I even took another look at my diet and what I’ve been eating. Since I lost so much weight, I kind of got complacent. I started letting myself cheat a little more than I should. I kept making excuses for why it was okay to make bad food choices. I also got bored with my lunches and started eating more prepackaged foods. Oddly, I started noticing a drop in my energy and a change in my moods. Shocking.

I’ve been packing a healthy lunch every day full of lots of veggies and lean proteins. I’m actually really enjoying it! Some days, I’d much rather be sinking my teeth into a juicy burger or a pizza but I save that for my cheat day.

I feel really great about getting back on track and I feel great about sharing this with all of you.

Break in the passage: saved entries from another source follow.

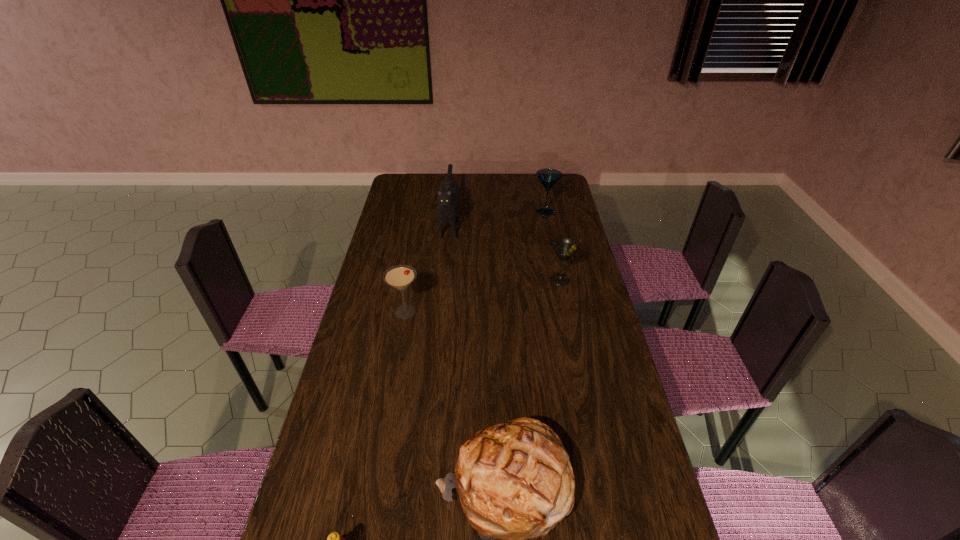 Where is `object that can be found as the closest to the bread`? The image size is (960, 540). object that can be found as the closest to the bread is located at coordinates (334, 539).

Identify the location of the closest martini relative to the third farthest object. (548, 177).

This screenshot has height=540, width=960. In order to click on martini that is the closest to the Lego in this screenshot , I will do `click(399, 277)`.

Where is `vacant position in the image that satisfies the following two spatial constraints: 1. on the front side of the farthest martini; 2. on the right side of the second farthest martini`? This screenshot has width=960, height=540. vacant position in the image that satisfies the following two spatial constraints: 1. on the front side of the farthest martini; 2. on the right side of the second farthest martini is located at coordinates pyautogui.click(x=559, y=280).

The image size is (960, 540). In order to click on free space that satisfies the following two spatial constraints: 1. on the back side of the fourth farthest object; 2. on the right side of the second farthest martini in this screenshot , I will do `click(411, 280)`. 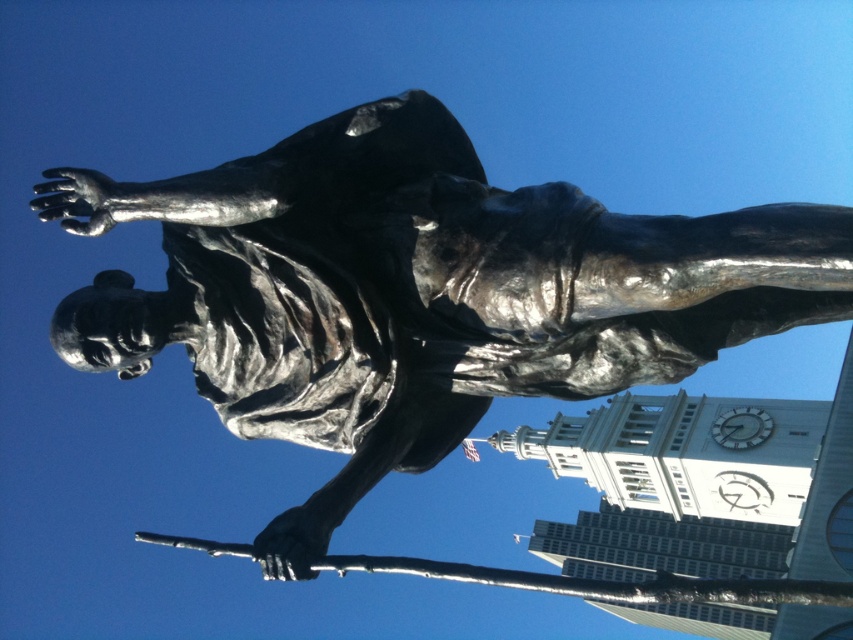 Consider the image. You are standing in front of the statue and want to check the time on the clock. Which clock should you look up to? The white stone clock tower at center or the white glossy clock at upper right?

You should look up to the white glossy clock at upper right because the white stone clock tower at center is positioned under it, meaning the white glossy clock at upper right is higher up.

You are standing in front of the statue and want to determine which of the two points, point (712, 547) or point (730, 445), is closer to you. Which one is closer?

Point (712, 547) is closer to you because it is further to the viewer than point (730, 445). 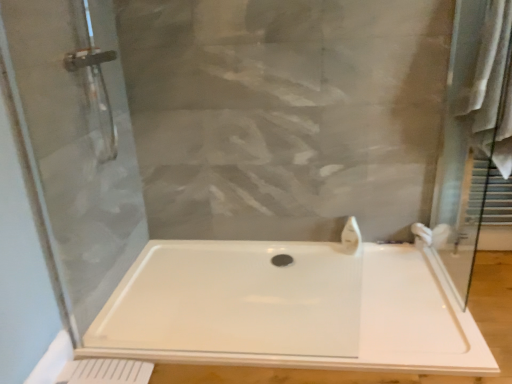 Find the location of a particular element. The height and width of the screenshot is (384, 512). free space to the left of white glossy faucet at upper right is located at coordinates (318, 256). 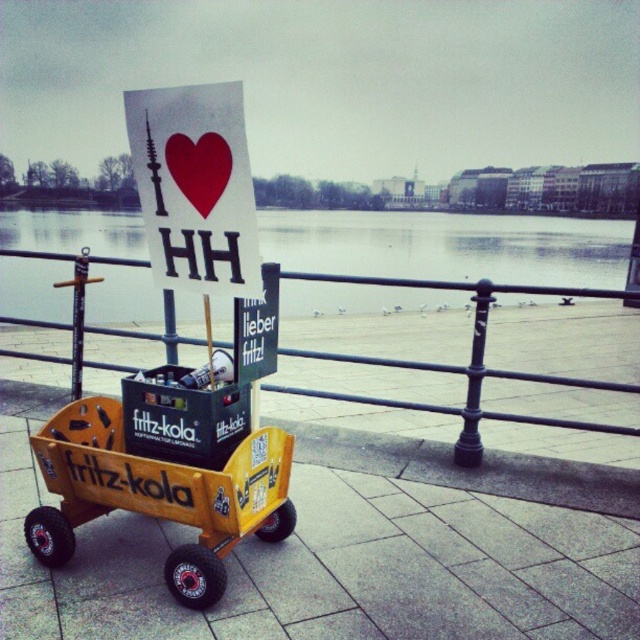 Question: Considering the relative positions of yellow wood cart at center and yellow plastic cart at center in the image provided, where is yellow wood cart at center located with respect to yellow plastic cart at center?

Choices:
 (A) left
 (B) right

Answer: (B)

Question: Does yellow plastic cart at center appear over matte paper heart at center?

Choices:
 (A) yes
 (B) no

Answer: (B)

Question: Estimate the real-world distances between objects in this image. Which object is farther from the yellow plastic cart at center?

Choices:
 (A) white paper sign at upper center
 (B) black cardboard crate at center

Answer: (A)

Question: Based on their relative distances, which object is nearer to the yellow wood cart at center?

Choices:
 (A) transparent water at center
 (B) matte paper heart at center
 (C) green matte sign at center

Answer: (C)

Question: Which is nearer to the matte paper heart at center?

Choices:
 (A) black cardboard crate at center
 (B) yellow plastic cart at center
 (C) yellow wood cart at center
 (D) white paper sign at upper center

Answer: (D)

Question: Can you confirm if transparent water at center is bigger than yellow plastic cart at center?

Choices:
 (A) no
 (B) yes

Answer: (B) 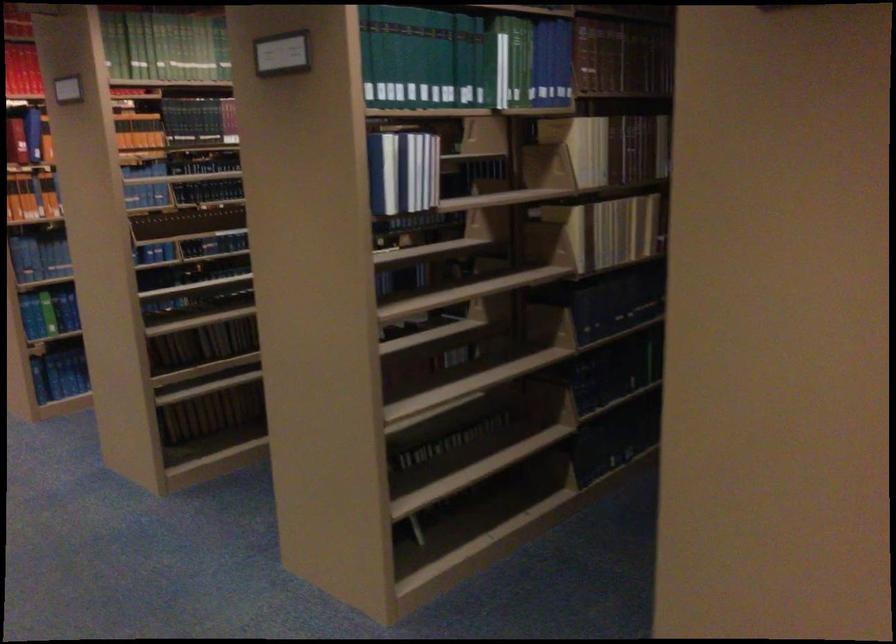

I did procrastinate in writing this because I didn’t want to admit that I had gotten a little lax in my diet and workouts. I wanted to be able to write to say that I hadn’t gained a pound in a year and a half and that I worked out every day with no problems.

I guess that’s not reality though. Reality is getting busy and wrapped up in life and forgetting that taking care of myself is just as important as taking care of everyone else.  

And I really want to say thank you to my sweet husband who is always encouraging but never pushy. We’ve worked out a great system that allows me to get to the gym and eliminates many of the hurdles that provide excuses for me not to go. And,  even though they may not know it, I’d like to thank my friends Sara and Amanda for inspiring me in this too. A few months ago, Sara posted on Facebook that she had begun teaching some workout classes at her gym and I just felt so proud and inspired by her. She shared her nervousness but pushed through it. And from what I gather, she’s doing a great job!

A few weeks ago, Mike and I met Amanda and her husband for dinner and a movie and we were sharing our New Year’s Resolution and she shared that hers was to run a 5K and she’s doing it! I love seeing her posts about registering for different 5K's in the area.

I went to college with both of these women and we’ve seen each other through many phases of life and many different jean sizes and I feel so proud to know these women who are choosing to take care of themselves. We all have kids now and we’re all in our 30’s but I love that we are probably more healthy and confident than we ever were in college. I love seeing that growth in my friends and I am very grateful for their inspiration.

And I’ll be thankful to any of you who cheer me on as I embark on this new and *scary* goal! Working out AND talking to other people during??? Scary, yes. But I have no doubt it is going to be oh-so-worth-it. As Mike said, “I wouldn’t mind being married to a hot spin class instructor.” Funny thing--I wouldn’t mind being one.